In a groundbreaking study, researchers have unveiled a critical protein, CFAP20, that acts as a traffic controller on the DNA railway. This discovery, published in the journal Nature, sheds light on how cells manage the complex process of DNA replication and transcription, potentially opening new avenues for cancer research and treatment.
DNA, often likened to a bustling railway system, consists of tracks made from four building blocks known as base pairs. Two types of molecular “trains” operate on these tracks: one responsible for copying DNA, known as replication, and the other for reading DNA, termed transcription. These trains, scientifically referred to as polymerases, travel at remarkable speeds of one to two thousand base pairs per minute, as explained by Professor Martijn Luijsterburg.
The Role of CFAP20 in Preventing Collisions
In the absence of CFAP20, the DNA railway faces potential chaos. The transcription train, which starts slowly, risks being rear-ended by the faster replication train. CFAP20 intervenes by accelerating the transcription process, preventing such collisions. Without this protein, the transcription train stalls, blocking the track and causing the replication train to crash into it.
‘The replication trains set off simultaneously at thousands of places in the DNA,’ says Luijsterburg. ‘Without CFAP20, half of them stop, whereas the other half become stressed and try to compensate by speeding up.’
This frantic speeding up, akin to hurriedly transcribing a book, results in errors and incomplete DNA copies. Such flawed copies can lead to cells dividing uncontrollably or following incorrect instructions, potentially resulting in cancer over time, warns researcher Sidrit Uruci.
Bridging Two Research Fields
The discovery of CFAP20’s function was made possible by the collaboration between two distinct research fields: replication, led by Uruci, and transcription, led by Luijsterburg. Historically, these fields operated in silos, with little interaction. However, by joining forces, the researchers were able to observe the interplay between replication and transcription, leading to this significant breakthrough.
Although CFAP20’s existence was known, its role within the cell nucleus had not been explored. This study marks the first time researchers have identified its crucial function as a traffic controller on the DNA railway.

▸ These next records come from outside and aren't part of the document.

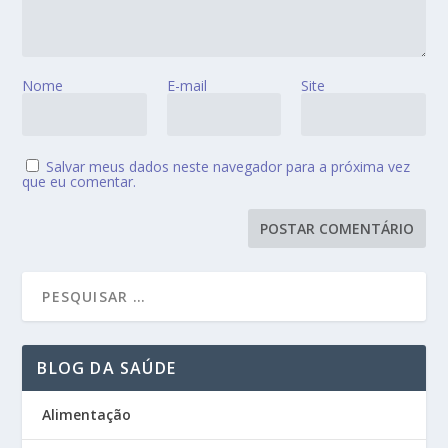
Nome
E-mail
Site
Salvar meus dados neste navegador para a próxima vez
que eu comentar.
BLOG DA SAÚDE
Alimentação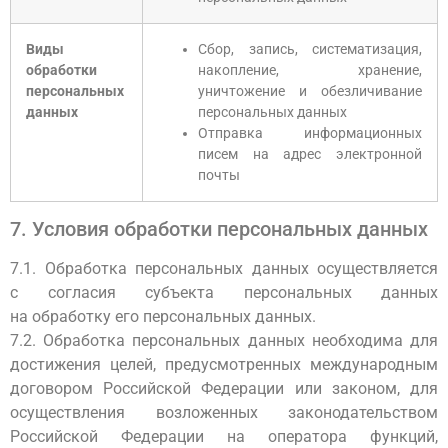
Виды
Сбор, запись, систематизация,
обработки
накопление, хранение,
персональных
уничтожение и обезличивание
данных
персональных данных
Отправка информационных
писем на адрес электронной
почты
7. Условия обработки персональных данных
7.1. Обработка персональных данных осуществляется
с согласия субъекта персональных данных
на обработку его персональных данных.
7.2. Обработка персональных данных необходима для
достижения целей, предусмотренных международным
договором Российской Федерации или законом, для
осуществления возложенных законодательством
Российской Федерации на оператора функций,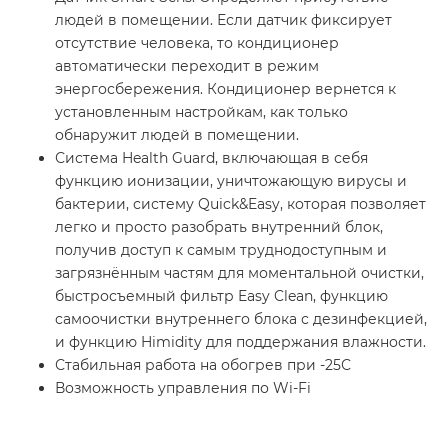
людей в помещении. Если датчик фиксирует
отсутствие человека, то кондиционер
автоматически переходит в режим
энергосбережения. Кондиционер вернется к
установленным настройкам, как только
обнаружит людей в помещении.
Система Health Guard, включающая в себя
функцию ионизации, уничтожающую вирусы и
бактерии, систему Quick&Easy, которая позволяет
легко и просто разобрать внутренний блок,
получив доступ к самым труднодоступным и
загрязнённым частям для моментальной очистки,
быстросъемный фильтр Easy Clean, функцию
самоочистки внутреннего блока с дезинфекцией,
и функцию Himidity для поддержания влажности.
Стабильная работа на обогрев при -25С
Возможность управления по Wi-Fi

Implications for Cancer Research and Treatment
While the discovery of CFAP20 as a traffic controller does not immediately translate into treatments, it lays the groundwork for future research. Luijsterburg emphasizes the importance of fundamental research, stating that such discoveries are essential for eventual clinical applications.
‘If we didn’t do fundamental research, we’d never make such discoveries. And then we’d never translate such insights to clinical practice and to patients,’ explains Luijsterburg.
For cancer biologists, the study provides additional insight into why cells may derail, leading to cancer. For drug developers, CFAP20 presents a potential target, as tumor cells appear to exploit this protein to divide more rapidly, despite compromising their DNA quality. Uruci suggests that targeting CFAP20 could be a future strategy for combating tumor cells.
Future Directions and Research Potential
The CFAP20 study opens new avenues for researchers, underscoring the value of exploring unknown genes and proteins. With the human genome consisting of approximately 20,000 genes, the vast majority of studies focus on a small fraction. Uruci highlights the potential for future discoveries, noting the importance of continuing to investigate the less-studied regions of the genome.
‘The human genome consists of 20,000 genes, but 99% of the studies are about the same 10%. Who knows what we might find in the future,’ says Uruci.
This research was supported by funding from an ERC Consolidator Grant and a Dutch Research Council Vici grant, demonstrating the critical role of financial backing in advancing scientific understanding.